A new paper finding a non-monotonic, strong metallicity dependence of the binary fraction of stars in the Milky Way by Hsiang-Chih Hwang et al.

Prof. Zakamska gave a department colloquium describing our group's efforts in stellar astrophysics; the recording is available here (or a direct link here)


Sept 30, 2020:

Congratulations to Dominika Wylezalek, a former postdoc in our group, on becoming a Group Leader at the University of Heidelberg and on receiving Emmy Noether Research Fellowship!


Aug 20, 2020:

Our approved Early Release Science program for JWST was featured on the NASA website!

In this article our program is described in general science terms. The Principal Investigator is Dr. Dominika Wylezalek, formerly a postdoc in our group and now Group Leader at the University of Heidelberg. The Co-principal-investigators are Profs. Zakamska (JHU) and Veilleux (UMd College Park). JWST is NASA's new observatory operating mostly in the infrared which is scheduled to launch in October 2021.

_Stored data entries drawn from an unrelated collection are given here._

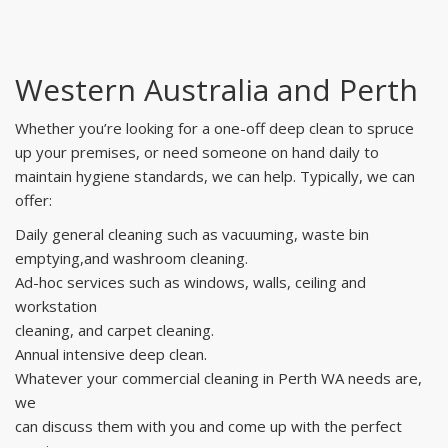
Western Australia and Perth
Whether you’re looking for a one-off deep clean to spruce
up your premises, or need someone on hand daily to
maintain hygiene standards, we can help. Typically, we can
offer:
Daily general cleaning such as vacuuming, waste bin
emptying,and washroom cleaning.
Ad-hoc services such as windows, walls, ceiling and
workstation
cleaning, and carpet cleaning.
Annual intensive deep clean.
Whatever your commercial cleaning in Perth WA needs are,
we
can discuss them with you and come up with the perfect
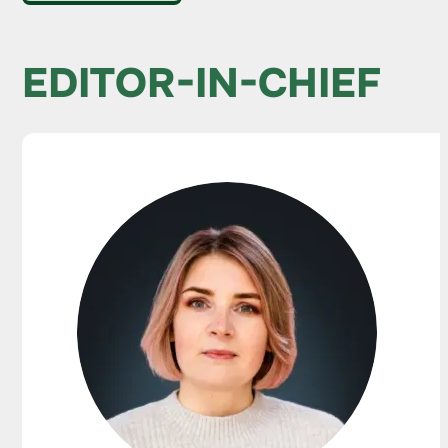
EDITOR-IN-CHIEF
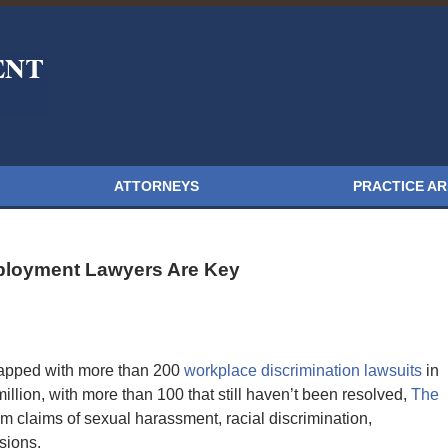
ATTORNEYS
PRACTICE A
loyment Lawyers Are Key
apped with more than 200
workplace discrimination lawsuits
in
llion, with more than 100 that still haven’t been resolved,
The
m claims of sexual harassment, racial discrimination,
sions.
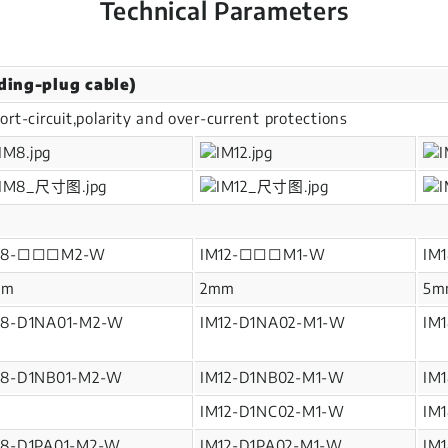
Technical Parameters
ding-plug cable)
ort-circuit,polarity and over-current protections
M8-□□□M2-W
IM12-□□□M1-W
IM
mm
2mm
5m
M8-D1NA01-M2-W
IM12-D1NA02-M1-W
IM
M8-D1NB01-M2-W
IM12-D1NB02-M1-W
IM
IM12-D1NC02-M1-W
IM
M8-D1PA01-M2-W
IM12-D1PA02-M1-W
IM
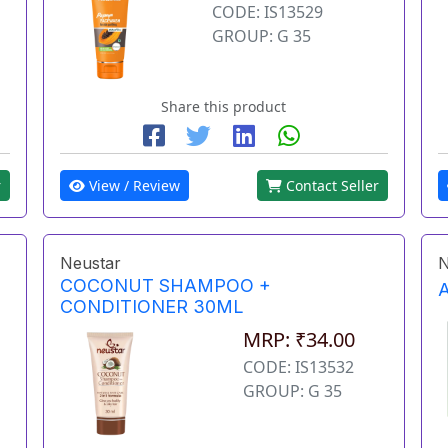
CODE: IS13529
GROUP: G 35
Share this product
r
View / Review
Contact Seller
Neustar
N
COCONUT SHAMPOO +
CONDITIONER 30ML
MRP: ₹34.00
CODE: IS13532
GROUP: G 35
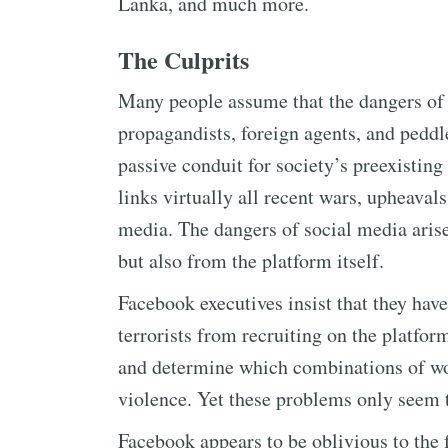
Lanka, and much more.
The Culprits
Many people assume that the dangers of
propagandists, foreign agents, and peddle
passive conduit for society’s preexisting
links virtually all recent wars, upheaval
media. The dangers of social media aris
but also from the platform itself.
Facebook executives insist that they hav
terrorists from recruiting on the platfo
and determine which combinations of wor
violence. Yet these problems only seem 
Facebook appears to be oblivious to the 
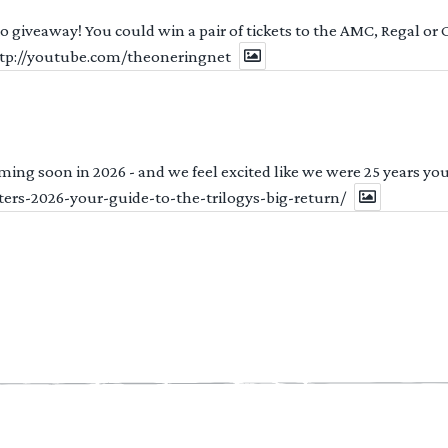
 to giveaway! You could win a pair of tickets to the AMC, Regal or
http://youtube.com/theoneringnet
ng soon in 2026 - and we feel excited like we were 25 years youn
ters-2026-your-guide-to-the-trilogys-big-return/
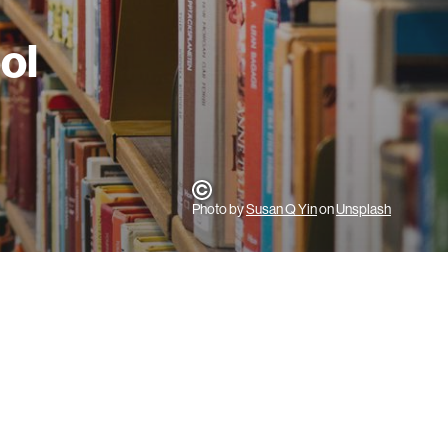
ool
Photo by
Susan Q Yin
on
Unsplash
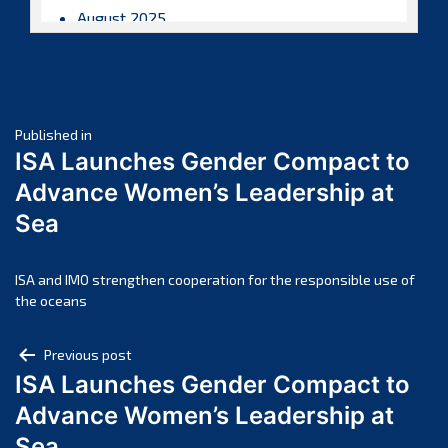
August 2025
July 2025
June 2025
May 2025
Post
April 2025
Published in
ISA Launches Gender Compact to
March 2025
navigation
Advance Women’s Leadership at
February 2025
Sea
January 2025
December 2024
November 2024
ISA and IMO strengthen cooperation for the responsible use of
the oceans
October 2024
September 2024
Post
Previous post
August 2024
ISA Launches Gender Compact to
navigation
July 2024
Advance Women’s Leadership at
June 2024
Sea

[Figure: Q3D program logo with the host galaxy schematically represented as a dark ellipse and the quasar schematically represented by the white star. Image credit: D. Wylezalek]


Aug 08, 2020:

Our recent paper on the measurement of the mass-radius relationship for white dwarfs has generated some public interest! It was featured by the Science News magazine and in the Johns Hopkins HUB magazine. The original paper is here.

[Figure: planetary nebula NGC 2440 with its remnant white dwarf visible in the center. Image credit: K. Noll / STScI, ESA, NASA]


Aug 01, 2020:

Two new exciting papers on the spectroscopic analysis of white dwarfs:

In this paper we use modern machine-learning techniques to analyzie white dwarf spectra and derive physical parameters such as gravity and temperature even in the absence of high-quality atmospheric models usually used for this purpose.

In this paper we make the first measurement of the white dwarf mass-radius relationship (and therefore of the white dwarf equation of state) across a wide range of masses. Not only that, but we perform this measurement using the effect of General Relativity in which a photon propagating from a surface of a massive object to the observer is subject to redshifting.


June 19, 2020:

Many congratulations to Dr. Kirsten Hall who defended her thesis today! Dr. Hall will be starting a postdoctoral fellowship at Harvard in Fall 2020. But before we can let her go, we have to subject her to the time-honored departmental traditions of the Defense Poster:


June 1, 2020:

Lots of great news from the students in our group (and we need more great news now, so please keep going!):

Katherine Xiang, a student who has done research in our group (among many other things!) and Sydney Timmerman share the department's Kerr award. Katherine and Sydney have also both received NSF graduate fellowships, and Katherine further received Hertz fellowship to continue her research in bio-physics.

Ross Dempsey, formerly an undergraduate in our group and now a graduate student at Princeton, publishes our paper on the origin of the spectacular "Orion fingers" outflow, where we calculate the physical properties of the outflow and hypothesize that this outflow and others like it may lead to formation of unusual free-floating giant planets.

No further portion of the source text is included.